__Problem details__:
Beneath this instruction is a listing; print exactly the lines in it starting at the line that contains "Etwas anders als anders wo." and going through the line that contains "Steinbrüche und des".

__Supplied entries__:
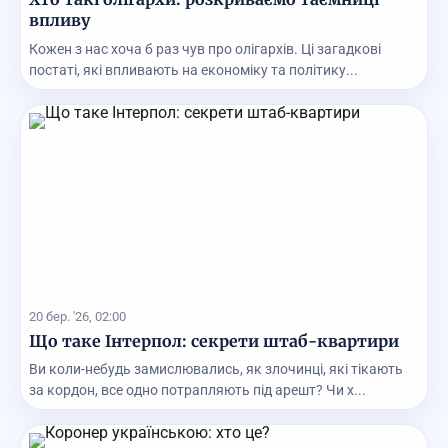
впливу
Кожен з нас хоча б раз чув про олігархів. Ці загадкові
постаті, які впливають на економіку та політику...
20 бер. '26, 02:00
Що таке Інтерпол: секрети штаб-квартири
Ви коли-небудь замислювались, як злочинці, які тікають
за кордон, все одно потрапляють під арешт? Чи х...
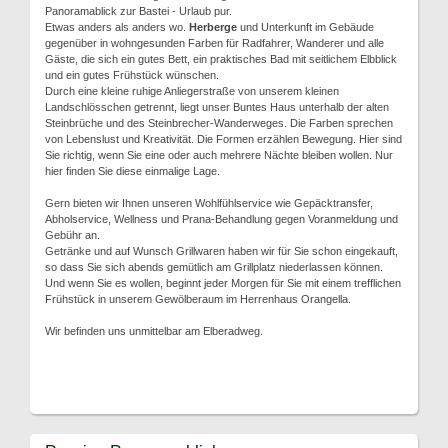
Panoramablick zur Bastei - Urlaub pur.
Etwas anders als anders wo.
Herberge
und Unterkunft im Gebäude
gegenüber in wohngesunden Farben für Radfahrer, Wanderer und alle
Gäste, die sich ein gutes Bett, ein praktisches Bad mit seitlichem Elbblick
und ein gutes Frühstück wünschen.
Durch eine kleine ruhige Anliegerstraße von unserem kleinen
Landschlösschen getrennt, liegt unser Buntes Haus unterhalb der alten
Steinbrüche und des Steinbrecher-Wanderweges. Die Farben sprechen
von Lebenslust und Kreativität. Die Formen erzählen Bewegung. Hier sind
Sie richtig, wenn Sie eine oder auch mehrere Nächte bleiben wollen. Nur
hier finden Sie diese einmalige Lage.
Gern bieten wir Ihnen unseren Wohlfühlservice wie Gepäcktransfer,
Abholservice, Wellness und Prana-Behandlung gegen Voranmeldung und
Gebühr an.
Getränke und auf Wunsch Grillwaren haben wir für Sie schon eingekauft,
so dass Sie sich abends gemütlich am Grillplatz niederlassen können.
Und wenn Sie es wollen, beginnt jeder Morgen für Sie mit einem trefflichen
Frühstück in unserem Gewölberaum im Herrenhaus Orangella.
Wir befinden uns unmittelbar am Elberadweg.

...

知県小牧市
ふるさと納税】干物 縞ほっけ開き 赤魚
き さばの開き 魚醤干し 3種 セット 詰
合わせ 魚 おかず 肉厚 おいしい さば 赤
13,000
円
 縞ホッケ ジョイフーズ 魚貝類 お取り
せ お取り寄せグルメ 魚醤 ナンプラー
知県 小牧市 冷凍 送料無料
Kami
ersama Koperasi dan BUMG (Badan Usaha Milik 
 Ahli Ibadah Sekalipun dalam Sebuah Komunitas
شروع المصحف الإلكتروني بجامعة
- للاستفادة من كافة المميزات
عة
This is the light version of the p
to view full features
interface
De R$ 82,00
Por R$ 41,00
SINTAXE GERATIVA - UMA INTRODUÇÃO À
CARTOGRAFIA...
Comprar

==

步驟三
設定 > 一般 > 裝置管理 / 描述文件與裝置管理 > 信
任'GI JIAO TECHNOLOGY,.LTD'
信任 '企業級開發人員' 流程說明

__Result of this exercise__:
Etwas anders als anders wo.
Herberge
und Unterkunft im Gebäude
gegenüber in wohngesunden Farben für Radfahrer, Wanderer und alle
Gäste, die sich ein gutes Bett, ein praktisches Bad mit seitlichem Elbblick
und ein gutes Frühstück wünschen.
Durch eine kleine ruhige Anliegerstraße von unserem kleinen
Landschlösschen getrennt, liegt unser Buntes Haus unterhalb der alten
Steinbrüche und des Steinbrecher-Wanderweges. Die Farben sprechen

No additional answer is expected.